Add ability to track ETL unit test coverage #180

Open schuemie opened 4 years ago

schuemie commented 4 years ago

As discussed with Andrew Williams, it would be very helpful (also as a data quality metric) to be able to compute coverage of the unit tests.

One way to compute this would be to store the field-to-field mappings defined in RiaH in the testing framework. We could then compute which of these mappings are covered in at least one expect_ statement, and probably more importantly which ones are not covered.

AEW0330 commented 4 years ago

In addition to coverage by unit tests, it would be helpful to pull the logic for unit tests directly from the DQ Dashboard. The idea would be to use the field-to-field mappings defined in RiaH to identify all the data checks in the DQD for the target OMOP field. The logic and values in the unit test might then be built automatically from the pattern defined by the DQD check type and the source and target fields in RiaH.

The implication for the coverage calculation, is that multiple unit tests would apply to different DQ attributes of the target field in OMOP. The denominator in the coverage calculation, therefore, would not be the count of each piece of code per mapping. It would be the count of all DQ attributes related to the proper execution of each piece of mapping code: conformance, consistency with other data, etc.

Not sure if this belongs in a separate issue: A related piece of work in RiaH would be to enable relevant ETL snippets to be retrieved and automatically displayed for failed DQ checks inside the DQ Dashboard. The DQD now shows the DQ check as implemented in SQL. Pulling the relevant ETL snippet automatically would allow ETLers to quickly determine whether the check failed because of a coding error or a characteristic of the source data.

I suspect automation of all this might be greatly facilitated by using GUIDs for the OMOP version, instance, table, field, source concept, standard concept (if different) and DQ check. We don't have those for the CDM version, instance, and DQ check yet. Maybe use check sums or the output of a fingerprinting function for the instances until the community settles on whether/how to uniquely identify OMOP versions, instances? The GUIDs for checktypes could be a simple enumeration or use some meaningful encoding of the relevant check type, field, and concept. Regardless of whether those are the proper IDs, something that tags the relevant section of ETL code so that it could be pulled would be needed. Making tags do double work within the ETL by enabling them to be used in the ETL coding if that's possible, seems like it might be useful because of the save extra effort it would save for tagging and documentation.

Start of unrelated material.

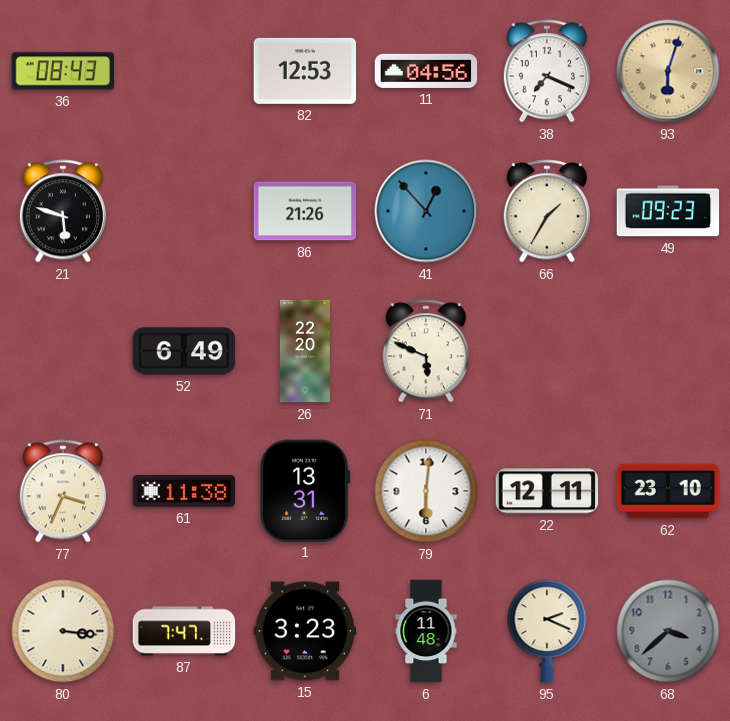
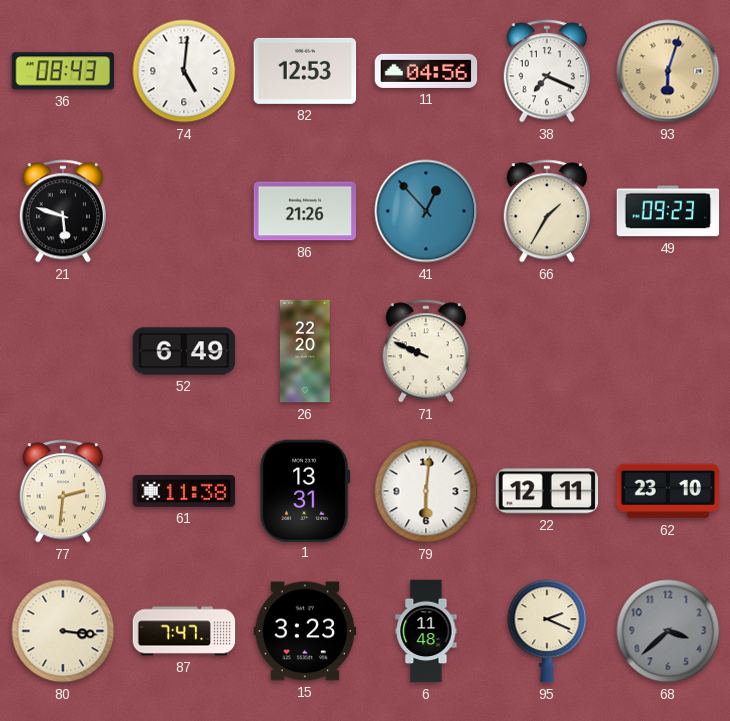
74: none -> 5:01
71: 5:49 -> 9:49
77: 3:34 -> 2:31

MaximMoinat commented 4 years ago

Hi Andrew, I feel like I need to clarify a few things.

RiaH does not implement the ETL, it only documents the mapping rules in free text. The information we do have is which source fields should map to which target fields. So extracting the relevant ETL code cannot be done by RiaH.

And I do not see how we can pull the logic of the unit tests from the DQD. The input for a unit test is a given source record and the expected omop record (after ETL). As the DQD does not have any knowledge about the source data, it cannot produce the unit tests. Does this make sense?

@schuemie Will work on a simple function that outputs mapping coverage. In past projects, we already used a code snippet to output the result of the unit tests.

schuemie commented 4 years ago

Thanks!

I think perhaps what @AEW0330 is looking for is some structured representation of the unit tests to be included in the DQD? So if in the DQD we click on a particular CDM field, we can see what unit tests were specified for getting the data into that field. This might be a bit tricky, since we have to link the source data creation statements (add_...) to specific expect statements.